## Information
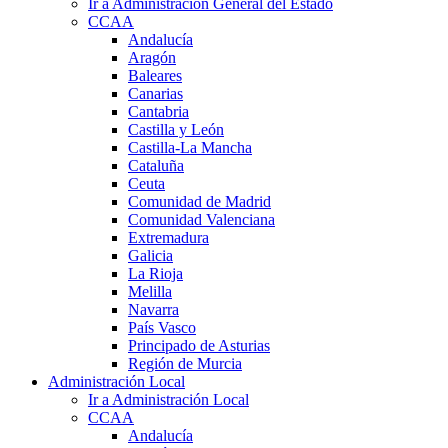
Ir a Administración General del Estado
CCAA
Andalucía
Aragón
Baleares
Canarias
Cantabria
Castilla y León
Castilla-La Mancha
Cataluña
Ceuta
Comunidad de Madrid
Comunidad Valenciana
Extremadura
Galicia
La Rioja
Melilla
Navarra
País Vasco
Principado de Asturias
Región de Murcia
Administración Local
Ir a Administración Local
CCAA
Andalucía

## Task to complete
All lines from the one containing "Castilla-La Mancha" to the last line of the material above must be copied exactly, and only those.

## Problem solution
Castilla-La Mancha
Cataluña
Ceuta
Comunidad de Madrid
Comunidad Valenciana
Extremadura
Galicia
La Rioja
Melilla
Navarra
País Vasco
Principado de Asturias
Región de Murcia
Administración Local
Ir a Administración Local
CCAA
Andalucía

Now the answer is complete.